I have some cool code that takes an int value. I let my little brother test it, and what is the first thing he does? He enters this:
12345678910
And he got this error:
User did not input a number. (Error Code 1)
Well that's not true. Is there a way to give him a different error for "value too large"? Here's my code:
try
{
number = input.nextInt();
}
catch (InputMismatchException e)
{
System.err.println("User did not input a number. (Error Code 1)");
System.exit(1);
}
Thanks!
EDIT
The code that was posted that I used has been modified. This is the code I ended up going with, but the solution is no longer in the comments.
try
{
double intitalinput = input.nextDouble();
if (intitalinput > Integer.MAX_VALUE)
{
System.err.println("User entered a number larger than " + Integer.MAX_VALUE + ". (Error Code 2)");
System.exit(2);
}
else
{
number = (int) intitalinput;
}
}
catch (InputMismatchException e)
{
System.err.println("User did not input a number. (Error Code 1)");
System.exit(1);
}
Thank you to Jay Harris for solving my issue!
EDIT THE SECOND
I added a 'less than zero' check. In case anyone else stumbles upon this question wanting similar help, I'll show the updated code here:
try
{
double intitalinput = input.nextDouble();
if (intitalinput > Integer.MAX_VALUE)
{
System.err.println("User entered a number larger than " + Integer.MAX_VALUE + ". (Error Code 2)");
System.exit(2);
}
else if (intitalinput < 0)
{
System.err.println("User entered a number smaller than 0. (Error Code 3)");
System.exit(3);
}
else
{
number = (int) intitalinput;
}
}
catch (InputMismatchException e)
{
System.err.println("User did not input a number. (Error Code 1)");
System.exit(1);
}
There is plenty of ways to achieve this, for instance check for a larger number and validate it against the max and min size of a Integer using Integer.MAX_VALUE and Integer.MIN_VALUE.
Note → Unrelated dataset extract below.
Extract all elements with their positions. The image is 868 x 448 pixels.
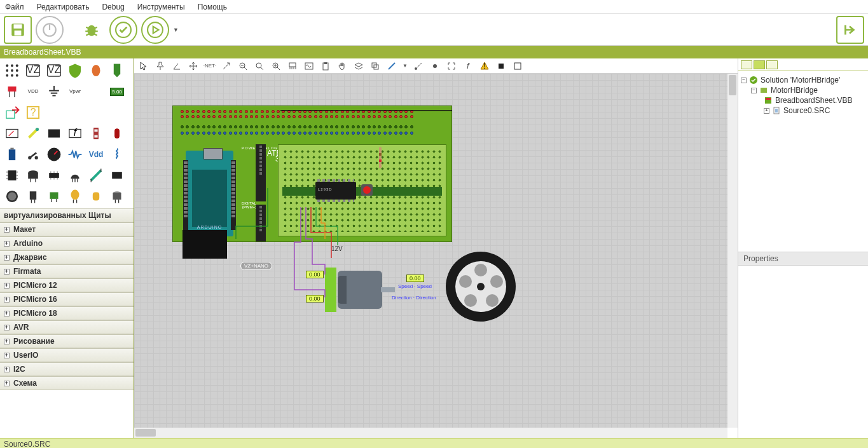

// long userInput = input.nextLong()
// or
double userInput = input.nextDouble();
// expecting an integer but user put a value larger than integer
if (userInput > Integer.MAX_VALUE || userInput < Integer.MIN_VALUE) {
// Throw your error
} else {
// continue your code the number is an int
number = (int) userInput;
}
You could try to get a long instead, but that would only raise the limit, not solve the problem.
The other way would be to get the value as a String and check if its numeric using some regular expression befor trying to convert it. if the conversion fails then the number is to big.
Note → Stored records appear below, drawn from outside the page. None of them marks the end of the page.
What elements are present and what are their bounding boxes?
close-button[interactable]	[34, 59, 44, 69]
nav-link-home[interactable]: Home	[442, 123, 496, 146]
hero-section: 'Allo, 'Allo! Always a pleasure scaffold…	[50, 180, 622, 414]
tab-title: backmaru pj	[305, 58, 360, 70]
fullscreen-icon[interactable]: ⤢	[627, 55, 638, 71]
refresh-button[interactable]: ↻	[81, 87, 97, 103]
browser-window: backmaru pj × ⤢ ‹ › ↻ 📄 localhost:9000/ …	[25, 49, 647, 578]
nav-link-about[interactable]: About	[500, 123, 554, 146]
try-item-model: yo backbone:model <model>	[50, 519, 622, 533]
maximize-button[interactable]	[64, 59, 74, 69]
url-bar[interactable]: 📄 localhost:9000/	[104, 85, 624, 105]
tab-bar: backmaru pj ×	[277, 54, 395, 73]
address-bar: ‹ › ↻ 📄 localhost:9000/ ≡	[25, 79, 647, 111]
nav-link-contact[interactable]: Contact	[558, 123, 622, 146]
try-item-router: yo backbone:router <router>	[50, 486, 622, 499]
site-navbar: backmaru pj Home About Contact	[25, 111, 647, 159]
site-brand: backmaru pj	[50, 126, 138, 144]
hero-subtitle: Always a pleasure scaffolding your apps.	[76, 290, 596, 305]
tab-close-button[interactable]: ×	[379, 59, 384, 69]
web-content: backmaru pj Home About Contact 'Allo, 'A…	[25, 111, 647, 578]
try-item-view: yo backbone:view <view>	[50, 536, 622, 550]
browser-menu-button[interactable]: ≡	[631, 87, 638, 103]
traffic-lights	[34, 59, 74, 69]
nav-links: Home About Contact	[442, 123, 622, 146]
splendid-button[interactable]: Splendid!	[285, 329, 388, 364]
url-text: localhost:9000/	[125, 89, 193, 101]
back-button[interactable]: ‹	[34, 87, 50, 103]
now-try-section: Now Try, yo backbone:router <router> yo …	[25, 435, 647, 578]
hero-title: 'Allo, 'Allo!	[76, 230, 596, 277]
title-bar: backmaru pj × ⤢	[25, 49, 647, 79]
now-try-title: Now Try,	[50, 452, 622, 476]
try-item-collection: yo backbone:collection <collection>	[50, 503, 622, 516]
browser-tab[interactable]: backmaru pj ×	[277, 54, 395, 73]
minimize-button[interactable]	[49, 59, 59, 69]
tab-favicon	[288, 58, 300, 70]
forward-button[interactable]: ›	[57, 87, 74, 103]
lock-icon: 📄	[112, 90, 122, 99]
Try using the Scanner.hasNextInt() method:
From http://docs.oracle.com/javase/7/docs/api/java/util/Scanner.html#hasNextInt()
Returns true if the next token in this scanner's input can be interpreted as an int value in the default radix using the nextInt() method. The scanner does not advance past any input.
if (input.hasNextInt()) {
number = input.nextInt();
} else {
System.err.println("User did not input a number. (Error Code 1)");
System.exit(1);
}
If you want to detect that a number was entered, but that it might be too large to parse, try this approach:
public static void main(String[] args) {
Scanner input = new Scanner(System.in);
System.out.println("Enter a number:");
if (input.hasNextInt()) {
int num = input.nextInt();
System.out.println("num is " + num);
} else {
String s = input.next();
boolean isaNumber = true;
for (int i=0; i<s.length(); i++) {
if (!Character.isDigit(s.charAt(i))) {
isaNumber = false;
break;
}
}
if (isaNumber) {
System.out.println("It appears you entered a number, but it canntot "
+ "be read. It might be too large.");
} else {
System.out.println("Error parsing number.");
}
}
}
Here, I simply check if each character in the input is a digit. If so, I assume it is a number. This code could certainly be cleaned-up, and probably is not 100% bullet-proof. I just wanted to illustrate on possible approach to your question.
As shown in this answer, you could store the input in a long instead, and then check if the number is too big. Or, you could just change all your values to a long type.
A large number will not return an exception from the compiler by itself; the error you ran into may be because an int cannot hold values exceeding around 2 billion. Instead you can try declaring number as a long type.
Another solution would be to first grab the input with a string, as #karfau stated. This could be done specifically by using the length() method; if the string exceeds a certain number of characters, you will know that the input is too long.
You could surround it with a try-catch block.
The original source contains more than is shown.